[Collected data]

__________________________________________________

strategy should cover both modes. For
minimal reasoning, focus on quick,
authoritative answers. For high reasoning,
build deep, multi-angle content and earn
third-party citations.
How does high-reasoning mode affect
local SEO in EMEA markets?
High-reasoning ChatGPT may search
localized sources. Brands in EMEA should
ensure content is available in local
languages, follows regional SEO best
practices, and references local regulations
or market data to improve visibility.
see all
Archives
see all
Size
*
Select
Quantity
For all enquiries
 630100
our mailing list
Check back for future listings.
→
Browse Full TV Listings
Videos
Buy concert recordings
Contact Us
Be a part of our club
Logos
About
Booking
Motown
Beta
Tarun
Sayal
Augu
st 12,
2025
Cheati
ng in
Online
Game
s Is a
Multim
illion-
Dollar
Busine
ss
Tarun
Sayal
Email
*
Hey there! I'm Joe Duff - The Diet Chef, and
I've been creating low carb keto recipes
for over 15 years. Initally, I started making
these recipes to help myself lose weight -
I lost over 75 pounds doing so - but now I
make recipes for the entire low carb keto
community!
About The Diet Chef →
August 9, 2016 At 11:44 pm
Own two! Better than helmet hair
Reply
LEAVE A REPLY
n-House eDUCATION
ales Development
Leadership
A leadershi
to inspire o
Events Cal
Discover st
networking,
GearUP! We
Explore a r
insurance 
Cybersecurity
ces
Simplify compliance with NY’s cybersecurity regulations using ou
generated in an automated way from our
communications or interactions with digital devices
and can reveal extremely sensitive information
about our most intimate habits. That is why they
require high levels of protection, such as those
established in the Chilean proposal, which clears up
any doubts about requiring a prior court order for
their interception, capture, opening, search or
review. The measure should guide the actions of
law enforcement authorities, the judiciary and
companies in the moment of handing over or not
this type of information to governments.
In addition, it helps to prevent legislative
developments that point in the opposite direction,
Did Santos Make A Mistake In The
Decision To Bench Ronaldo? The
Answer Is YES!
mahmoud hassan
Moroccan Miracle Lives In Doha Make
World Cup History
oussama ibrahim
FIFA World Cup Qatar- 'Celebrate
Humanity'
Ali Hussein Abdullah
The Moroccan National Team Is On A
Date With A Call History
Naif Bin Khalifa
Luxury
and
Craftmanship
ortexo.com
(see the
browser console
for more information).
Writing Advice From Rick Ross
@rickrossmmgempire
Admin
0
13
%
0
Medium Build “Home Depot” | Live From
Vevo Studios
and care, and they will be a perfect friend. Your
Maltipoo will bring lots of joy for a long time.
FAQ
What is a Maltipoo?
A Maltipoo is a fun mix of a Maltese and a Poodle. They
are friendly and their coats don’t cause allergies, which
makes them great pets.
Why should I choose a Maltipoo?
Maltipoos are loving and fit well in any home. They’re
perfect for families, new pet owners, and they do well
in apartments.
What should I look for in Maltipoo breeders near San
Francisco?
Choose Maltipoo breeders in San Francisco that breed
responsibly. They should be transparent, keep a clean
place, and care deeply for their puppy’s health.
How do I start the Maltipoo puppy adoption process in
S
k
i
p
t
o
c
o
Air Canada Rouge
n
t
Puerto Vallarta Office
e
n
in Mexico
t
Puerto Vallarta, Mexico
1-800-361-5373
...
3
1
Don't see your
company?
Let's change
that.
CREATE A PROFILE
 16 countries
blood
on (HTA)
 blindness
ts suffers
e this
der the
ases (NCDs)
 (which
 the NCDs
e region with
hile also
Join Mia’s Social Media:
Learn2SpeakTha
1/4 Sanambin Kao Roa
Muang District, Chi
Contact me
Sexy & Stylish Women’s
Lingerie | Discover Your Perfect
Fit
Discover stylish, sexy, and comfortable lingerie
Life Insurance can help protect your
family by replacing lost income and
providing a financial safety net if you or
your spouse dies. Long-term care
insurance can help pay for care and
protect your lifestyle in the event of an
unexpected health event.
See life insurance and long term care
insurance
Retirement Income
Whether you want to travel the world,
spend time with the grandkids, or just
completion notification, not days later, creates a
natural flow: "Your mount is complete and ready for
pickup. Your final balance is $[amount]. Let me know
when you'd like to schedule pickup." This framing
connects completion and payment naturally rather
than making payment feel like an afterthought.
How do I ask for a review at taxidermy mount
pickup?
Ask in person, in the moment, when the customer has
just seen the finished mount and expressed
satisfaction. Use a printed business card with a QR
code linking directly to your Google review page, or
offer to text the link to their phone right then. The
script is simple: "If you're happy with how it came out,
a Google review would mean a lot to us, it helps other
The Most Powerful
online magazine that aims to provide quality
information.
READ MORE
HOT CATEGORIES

__________________________________________________

> _THE TASK_: Go through the entries above and copy every line containing "health".

> _RESPONSE AREA_:
place, and care deeply for their puppy’s health.
unexpected health event.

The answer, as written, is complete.